**** DATA EXTRACT

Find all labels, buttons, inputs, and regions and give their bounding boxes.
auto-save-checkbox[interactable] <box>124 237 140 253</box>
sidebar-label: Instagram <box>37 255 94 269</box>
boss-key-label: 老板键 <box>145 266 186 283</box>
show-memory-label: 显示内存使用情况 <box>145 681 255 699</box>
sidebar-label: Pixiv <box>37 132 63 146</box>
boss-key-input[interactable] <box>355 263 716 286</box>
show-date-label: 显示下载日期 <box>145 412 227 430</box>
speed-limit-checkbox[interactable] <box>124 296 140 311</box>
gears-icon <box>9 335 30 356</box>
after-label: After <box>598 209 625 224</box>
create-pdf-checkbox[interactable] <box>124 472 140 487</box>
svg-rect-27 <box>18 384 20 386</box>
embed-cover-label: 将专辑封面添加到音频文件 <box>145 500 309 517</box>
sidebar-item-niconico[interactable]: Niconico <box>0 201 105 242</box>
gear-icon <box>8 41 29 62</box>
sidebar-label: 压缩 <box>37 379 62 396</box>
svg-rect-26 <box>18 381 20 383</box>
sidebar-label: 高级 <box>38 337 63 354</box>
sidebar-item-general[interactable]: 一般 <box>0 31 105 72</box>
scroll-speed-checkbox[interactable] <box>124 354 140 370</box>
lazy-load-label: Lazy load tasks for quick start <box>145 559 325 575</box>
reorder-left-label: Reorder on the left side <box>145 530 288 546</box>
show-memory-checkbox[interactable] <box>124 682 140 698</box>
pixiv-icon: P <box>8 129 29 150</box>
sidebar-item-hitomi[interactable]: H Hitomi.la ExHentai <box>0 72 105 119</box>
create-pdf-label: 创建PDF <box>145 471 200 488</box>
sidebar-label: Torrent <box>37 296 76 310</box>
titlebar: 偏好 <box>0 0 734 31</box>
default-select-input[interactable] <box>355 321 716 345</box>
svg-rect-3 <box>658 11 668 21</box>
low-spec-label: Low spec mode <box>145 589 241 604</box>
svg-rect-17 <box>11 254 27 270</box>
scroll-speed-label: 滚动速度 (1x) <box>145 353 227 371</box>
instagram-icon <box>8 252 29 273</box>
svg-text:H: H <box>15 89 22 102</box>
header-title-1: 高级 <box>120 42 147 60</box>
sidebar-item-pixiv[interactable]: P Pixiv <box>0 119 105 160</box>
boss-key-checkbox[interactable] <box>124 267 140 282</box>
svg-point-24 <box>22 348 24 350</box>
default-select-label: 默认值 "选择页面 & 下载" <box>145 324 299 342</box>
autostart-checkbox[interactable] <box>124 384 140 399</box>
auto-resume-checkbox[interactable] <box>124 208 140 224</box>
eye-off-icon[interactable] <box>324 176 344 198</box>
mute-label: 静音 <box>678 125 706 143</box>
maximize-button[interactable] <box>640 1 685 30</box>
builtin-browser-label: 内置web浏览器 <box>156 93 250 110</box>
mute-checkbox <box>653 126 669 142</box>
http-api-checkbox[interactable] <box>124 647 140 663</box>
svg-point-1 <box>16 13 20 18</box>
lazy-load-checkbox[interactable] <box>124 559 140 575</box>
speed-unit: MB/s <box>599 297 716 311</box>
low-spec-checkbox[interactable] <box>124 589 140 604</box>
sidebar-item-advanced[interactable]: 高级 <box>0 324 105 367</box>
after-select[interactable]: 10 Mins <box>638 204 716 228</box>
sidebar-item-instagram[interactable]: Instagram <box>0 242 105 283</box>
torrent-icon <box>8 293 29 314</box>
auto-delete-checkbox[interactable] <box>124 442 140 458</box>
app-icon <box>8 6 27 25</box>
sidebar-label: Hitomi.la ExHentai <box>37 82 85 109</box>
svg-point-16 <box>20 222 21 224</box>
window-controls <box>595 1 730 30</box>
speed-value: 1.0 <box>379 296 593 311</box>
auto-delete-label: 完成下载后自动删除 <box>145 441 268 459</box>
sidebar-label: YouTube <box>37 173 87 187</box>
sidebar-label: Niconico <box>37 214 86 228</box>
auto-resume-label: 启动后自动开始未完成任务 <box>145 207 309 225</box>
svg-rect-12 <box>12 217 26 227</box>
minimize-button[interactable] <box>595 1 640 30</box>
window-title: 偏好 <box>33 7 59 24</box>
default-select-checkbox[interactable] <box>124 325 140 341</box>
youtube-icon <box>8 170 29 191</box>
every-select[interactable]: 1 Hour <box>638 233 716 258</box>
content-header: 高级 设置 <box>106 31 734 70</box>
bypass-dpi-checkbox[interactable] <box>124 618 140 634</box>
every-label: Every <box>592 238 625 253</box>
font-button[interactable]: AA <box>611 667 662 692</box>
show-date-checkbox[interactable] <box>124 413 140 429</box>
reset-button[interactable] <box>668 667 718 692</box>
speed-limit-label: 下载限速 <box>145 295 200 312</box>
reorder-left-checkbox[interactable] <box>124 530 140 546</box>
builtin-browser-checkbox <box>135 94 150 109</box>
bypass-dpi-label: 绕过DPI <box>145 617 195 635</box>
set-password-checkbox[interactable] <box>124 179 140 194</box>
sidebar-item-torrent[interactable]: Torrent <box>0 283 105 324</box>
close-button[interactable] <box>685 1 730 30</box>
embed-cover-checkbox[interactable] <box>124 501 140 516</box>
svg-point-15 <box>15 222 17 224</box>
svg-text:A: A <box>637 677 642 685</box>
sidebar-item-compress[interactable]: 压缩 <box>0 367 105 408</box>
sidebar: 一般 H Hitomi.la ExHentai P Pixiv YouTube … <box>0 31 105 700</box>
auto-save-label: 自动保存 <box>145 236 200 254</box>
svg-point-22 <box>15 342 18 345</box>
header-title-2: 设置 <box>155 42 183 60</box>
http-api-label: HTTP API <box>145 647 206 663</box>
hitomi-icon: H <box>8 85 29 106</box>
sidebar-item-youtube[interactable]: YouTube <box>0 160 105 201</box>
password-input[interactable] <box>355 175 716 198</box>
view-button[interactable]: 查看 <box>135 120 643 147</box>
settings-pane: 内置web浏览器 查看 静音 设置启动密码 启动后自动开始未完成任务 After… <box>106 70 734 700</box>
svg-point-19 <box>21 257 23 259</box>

********

_WORK REQUIRED_
Read through the data above. Report each line that has the word "speed".

_EXERCISE SOLUTION_
speed-limit-checkbox[interactable] <box>124 296 140 311</box>
scroll-speed-checkbox[interactable] <box>124 354 140 370</box>
scroll-speed-label: 滚动速度 (1x) <box>145 353 227 371</box>
speed-unit: MB/s <box>599 297 716 311</box>
speed-value: 1.0 <box>379 296 593 311</box>
speed-limit-label: 下载限速 <box>145 295 200 312</box>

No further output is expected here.